# MATERIAL SUPPLIED
-*-

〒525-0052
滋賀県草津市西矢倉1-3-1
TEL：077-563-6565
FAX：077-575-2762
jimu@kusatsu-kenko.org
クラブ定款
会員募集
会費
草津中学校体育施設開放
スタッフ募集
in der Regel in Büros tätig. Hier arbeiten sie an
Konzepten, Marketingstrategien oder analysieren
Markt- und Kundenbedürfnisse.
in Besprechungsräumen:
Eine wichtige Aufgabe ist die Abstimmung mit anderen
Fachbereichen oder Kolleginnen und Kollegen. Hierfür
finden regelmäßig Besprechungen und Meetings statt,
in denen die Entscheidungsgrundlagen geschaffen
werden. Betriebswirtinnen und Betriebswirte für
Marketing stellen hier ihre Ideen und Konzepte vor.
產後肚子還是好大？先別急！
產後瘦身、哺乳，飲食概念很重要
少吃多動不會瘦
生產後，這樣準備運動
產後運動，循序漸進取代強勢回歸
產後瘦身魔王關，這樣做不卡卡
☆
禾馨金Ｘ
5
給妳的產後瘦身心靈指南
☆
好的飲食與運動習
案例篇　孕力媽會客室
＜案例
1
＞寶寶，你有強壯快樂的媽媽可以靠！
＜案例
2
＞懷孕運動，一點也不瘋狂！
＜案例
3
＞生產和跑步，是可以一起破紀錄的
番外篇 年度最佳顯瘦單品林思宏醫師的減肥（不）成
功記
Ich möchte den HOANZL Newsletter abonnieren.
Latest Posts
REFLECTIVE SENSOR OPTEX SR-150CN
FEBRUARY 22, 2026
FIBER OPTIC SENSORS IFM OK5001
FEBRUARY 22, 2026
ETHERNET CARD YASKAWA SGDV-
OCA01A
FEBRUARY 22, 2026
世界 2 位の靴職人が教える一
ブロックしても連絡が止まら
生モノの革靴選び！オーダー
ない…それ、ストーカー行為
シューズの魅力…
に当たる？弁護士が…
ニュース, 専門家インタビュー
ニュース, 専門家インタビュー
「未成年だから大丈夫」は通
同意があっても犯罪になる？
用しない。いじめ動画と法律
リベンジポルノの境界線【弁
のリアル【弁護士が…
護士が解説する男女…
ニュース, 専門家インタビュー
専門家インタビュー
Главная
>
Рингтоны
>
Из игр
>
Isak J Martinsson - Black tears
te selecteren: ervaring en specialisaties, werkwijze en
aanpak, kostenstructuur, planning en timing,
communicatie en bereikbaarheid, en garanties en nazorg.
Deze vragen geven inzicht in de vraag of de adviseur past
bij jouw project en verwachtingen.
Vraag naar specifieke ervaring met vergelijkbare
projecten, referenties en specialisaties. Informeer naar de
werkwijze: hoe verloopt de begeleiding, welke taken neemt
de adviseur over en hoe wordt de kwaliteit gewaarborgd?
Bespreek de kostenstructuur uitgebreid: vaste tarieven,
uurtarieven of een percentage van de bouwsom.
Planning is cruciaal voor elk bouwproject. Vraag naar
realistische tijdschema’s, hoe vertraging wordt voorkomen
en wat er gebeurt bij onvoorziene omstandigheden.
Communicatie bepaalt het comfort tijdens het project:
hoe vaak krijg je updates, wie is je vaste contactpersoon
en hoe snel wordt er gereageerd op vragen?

-*-

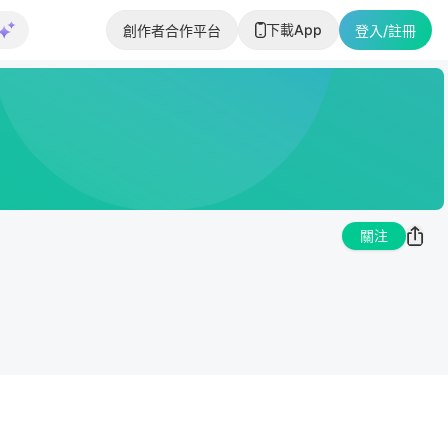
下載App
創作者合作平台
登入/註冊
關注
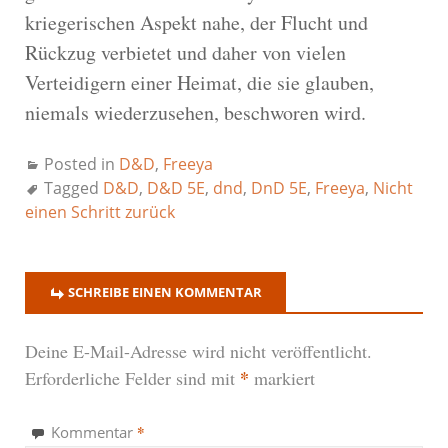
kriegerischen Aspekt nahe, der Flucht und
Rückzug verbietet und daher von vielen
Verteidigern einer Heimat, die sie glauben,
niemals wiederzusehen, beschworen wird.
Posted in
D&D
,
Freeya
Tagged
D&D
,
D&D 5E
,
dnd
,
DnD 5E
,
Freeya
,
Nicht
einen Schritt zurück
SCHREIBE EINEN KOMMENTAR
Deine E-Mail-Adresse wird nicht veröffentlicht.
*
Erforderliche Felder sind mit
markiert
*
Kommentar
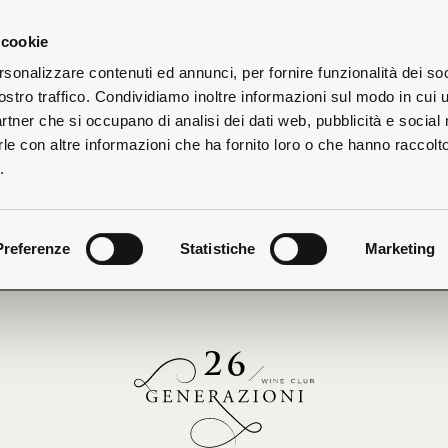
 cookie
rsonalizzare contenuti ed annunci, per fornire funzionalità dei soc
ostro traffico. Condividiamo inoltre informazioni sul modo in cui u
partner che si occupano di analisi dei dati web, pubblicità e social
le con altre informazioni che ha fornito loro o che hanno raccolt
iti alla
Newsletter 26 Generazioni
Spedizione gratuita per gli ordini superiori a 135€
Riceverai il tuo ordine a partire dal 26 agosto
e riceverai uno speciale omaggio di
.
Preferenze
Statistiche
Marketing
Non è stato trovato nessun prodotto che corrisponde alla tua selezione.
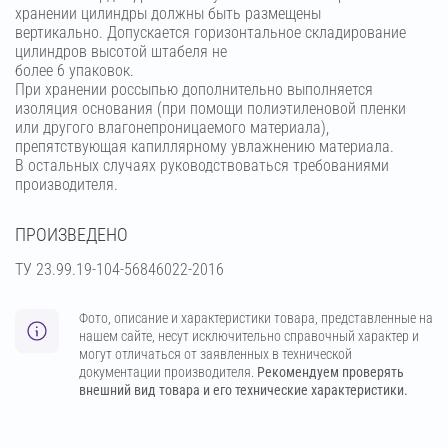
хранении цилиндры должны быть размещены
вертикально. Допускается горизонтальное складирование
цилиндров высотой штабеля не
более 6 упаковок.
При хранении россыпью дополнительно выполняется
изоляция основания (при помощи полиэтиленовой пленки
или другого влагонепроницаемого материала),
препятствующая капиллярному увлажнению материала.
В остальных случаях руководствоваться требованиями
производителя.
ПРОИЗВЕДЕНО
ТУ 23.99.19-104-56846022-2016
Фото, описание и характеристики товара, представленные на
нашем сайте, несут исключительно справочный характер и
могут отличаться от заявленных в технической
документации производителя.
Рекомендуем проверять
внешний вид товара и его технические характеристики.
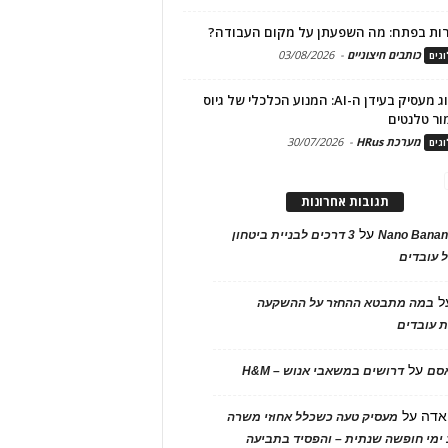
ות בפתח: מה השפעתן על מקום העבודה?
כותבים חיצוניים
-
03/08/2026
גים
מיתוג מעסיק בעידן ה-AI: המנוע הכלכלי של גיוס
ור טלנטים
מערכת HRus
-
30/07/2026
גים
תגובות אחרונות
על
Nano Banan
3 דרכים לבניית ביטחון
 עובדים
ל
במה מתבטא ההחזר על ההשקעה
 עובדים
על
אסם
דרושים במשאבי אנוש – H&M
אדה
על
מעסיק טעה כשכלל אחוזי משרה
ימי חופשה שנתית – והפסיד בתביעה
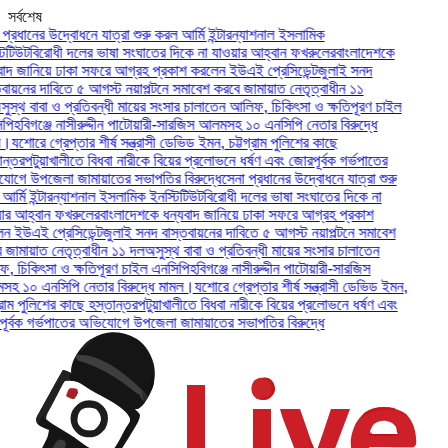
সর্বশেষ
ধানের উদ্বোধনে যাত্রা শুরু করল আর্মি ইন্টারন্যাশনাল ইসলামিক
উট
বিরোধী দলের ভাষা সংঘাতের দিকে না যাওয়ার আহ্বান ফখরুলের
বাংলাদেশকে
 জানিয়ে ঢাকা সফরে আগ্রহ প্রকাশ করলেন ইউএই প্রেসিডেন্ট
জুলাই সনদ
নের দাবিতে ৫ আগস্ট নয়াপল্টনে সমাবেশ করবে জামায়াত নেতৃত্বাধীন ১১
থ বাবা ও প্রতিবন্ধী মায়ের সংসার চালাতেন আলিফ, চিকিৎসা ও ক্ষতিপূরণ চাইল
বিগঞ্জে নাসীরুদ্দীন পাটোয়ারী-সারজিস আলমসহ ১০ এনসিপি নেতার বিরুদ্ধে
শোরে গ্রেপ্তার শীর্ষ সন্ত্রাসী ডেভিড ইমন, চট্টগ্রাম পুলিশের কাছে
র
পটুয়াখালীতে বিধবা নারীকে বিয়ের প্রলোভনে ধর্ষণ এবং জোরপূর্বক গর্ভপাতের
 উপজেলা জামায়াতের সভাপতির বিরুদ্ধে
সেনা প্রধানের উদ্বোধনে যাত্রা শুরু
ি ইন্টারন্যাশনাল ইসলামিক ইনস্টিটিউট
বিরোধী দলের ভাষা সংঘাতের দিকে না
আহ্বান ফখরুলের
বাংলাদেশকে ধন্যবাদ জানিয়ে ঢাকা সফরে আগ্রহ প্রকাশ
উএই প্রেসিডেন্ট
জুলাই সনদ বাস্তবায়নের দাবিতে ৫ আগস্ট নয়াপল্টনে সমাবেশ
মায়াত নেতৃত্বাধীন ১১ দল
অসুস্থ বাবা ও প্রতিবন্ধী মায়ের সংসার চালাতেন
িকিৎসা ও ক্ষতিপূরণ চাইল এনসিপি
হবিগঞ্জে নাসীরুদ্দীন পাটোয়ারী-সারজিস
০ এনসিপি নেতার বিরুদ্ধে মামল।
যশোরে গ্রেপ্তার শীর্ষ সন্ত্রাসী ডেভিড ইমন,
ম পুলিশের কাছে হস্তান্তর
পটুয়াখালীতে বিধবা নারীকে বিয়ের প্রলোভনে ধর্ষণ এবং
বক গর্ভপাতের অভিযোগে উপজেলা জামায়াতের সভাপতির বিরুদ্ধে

-*-

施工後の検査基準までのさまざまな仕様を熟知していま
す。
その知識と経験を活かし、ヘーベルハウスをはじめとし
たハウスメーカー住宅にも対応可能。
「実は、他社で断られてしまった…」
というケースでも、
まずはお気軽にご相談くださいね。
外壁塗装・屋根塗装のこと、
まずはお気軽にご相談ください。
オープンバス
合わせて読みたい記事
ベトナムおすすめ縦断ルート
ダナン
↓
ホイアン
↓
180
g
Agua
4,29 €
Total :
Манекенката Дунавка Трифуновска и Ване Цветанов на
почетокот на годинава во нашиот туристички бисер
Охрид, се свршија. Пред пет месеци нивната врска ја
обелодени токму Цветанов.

-*-

# TASK DETAILS
Please, from the material above, copy only the lines from the line with "世界 2 位の靴職人が教える一" up to and including the line with "communicatie en bereikbaarheid, en", exactly as written.

# ANSWER BELOW
世界 2 位の靴職人が教える一
ブロックしても連絡が止まら
生モノの革靴選び！オーダー
ない…それ、ストーカー行為
シューズの魅力…
に当たる？弁護士が…
ニュース, 専門家インタビュー
ニュース, 専門家インタビュー
「未成年だから大丈夫」は通
同意があっても犯罪になる？
用しない。いじめ動画と法律
リベンジポルノの境界線【弁
のリアル【弁護士が…
護士が解説する男女…
ニュース, 専門家インタビュー
専門家インタビュー
Главная
>
Рингтоны
>
Из игр
>
Isak J Martinsson - Black tears
te selecteren: ervaring en specialisaties, werkwijze en
aanpak, kostenstructuur, planning en timing,
communicatie en bereikbaarheid, en garanties en nazorg.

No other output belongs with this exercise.